By Audrey Anderson
Hometown Weekly Correspondent
The Davis Museum at Wellesley College is hosting two complementary photography exhibitions that focus on the beginnings of photography in the 19th century, as well as repeating subjects in snapshots of the early to mid-20th century. “Making, Not Taking: Portrait Photography in the 19th Century” and “Going Viral: Photography, Performance, and the Everyday” will run through June 7. If you are interested in the beginnings of photography and its reflections of societal trends, you will find these exhibits thought-provoking.
“Making, Not Taking: Portrait Photography in the 19th Century” focuses on the beginnings of photography, and the experience of creating portraits in the form of daguerreotypes, tintypes, and cartes de visite.

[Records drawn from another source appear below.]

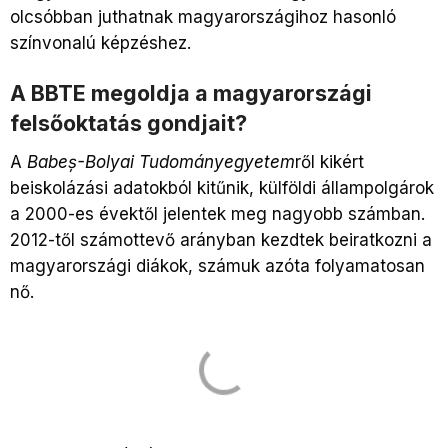
olcsóbban juthatnak magyarországihoz hasonló
színvonalú képzéshez.
A BBTE megoldja a magyarországi
felsőoktatás gondjait?
A
Babeș-Bolyai Tudományegyetem
ről kikért
beiskolázási adatokból kitűnik, külföldi állampolgárok
a 2000-es évektől jelentek meg nagyobb számban.
2012-től számottevő arányban kezdtek beiratkozni a
magyarországi diákok, számuk azóta folyamatosan
nő.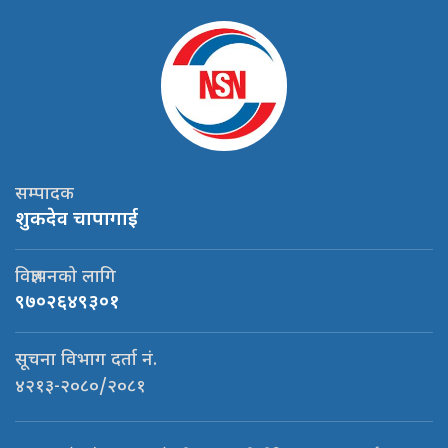
सम्पादक
शुकदेव चापागाई
विज्ञापनको लागि
९७०२६४९३०१
सूचना विभाग दर्ता नं.
४२१३-२०८०/२०८१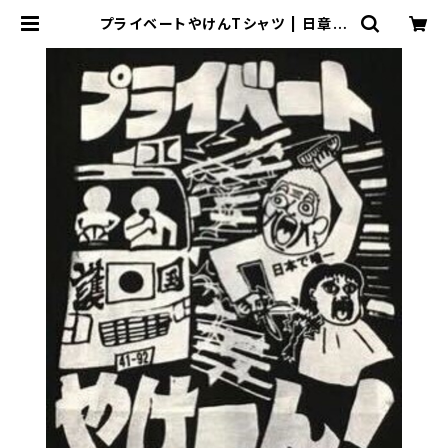
プライベートやけんTシャツ | 日章新
聞ストア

In the 19th century, photographs were created in luxurious palaces of photography, where they were exposed, developed, finished, and framed. People went to photography studios to record the important moments of their lives and photographs were treasured. The main goal of photography was to create an accurate likeness of the sitter.The process of photography required long exposure times. It was necessary to sit still for long minutes while the photograph was created. One can imagine this more clearly by viewing the life-sized recreation of a photographer’s studio that is featured in the museum’s exhibit gallery. The studio includes a posing chair, a table for resting the hands so they don’t blur from shaking, and a brace to hold the sitter’s head steady.
The gallery also includes several display cases of daguerreotypes, tintypes, cartes de visite and the ornate cases that held them.
The “Going Viral: Photography, Performance, and the Everyday” exhibit continues the story of photography into the 20th century, when shorter exposure times and more accessible equipment, such as the Kodak Brownie camera, allowed people to create their own snapshots wherever they were - and to show more action, emotion, and relationship between subjects.
The Kodak Brownie camera came loaded with film; the owner would snap photos and then send the whole camera back to Kodak. The company removed the film, developed the photos, and delivered small, round prints to the customer within five days. The camera was then returned with new film loaded in it.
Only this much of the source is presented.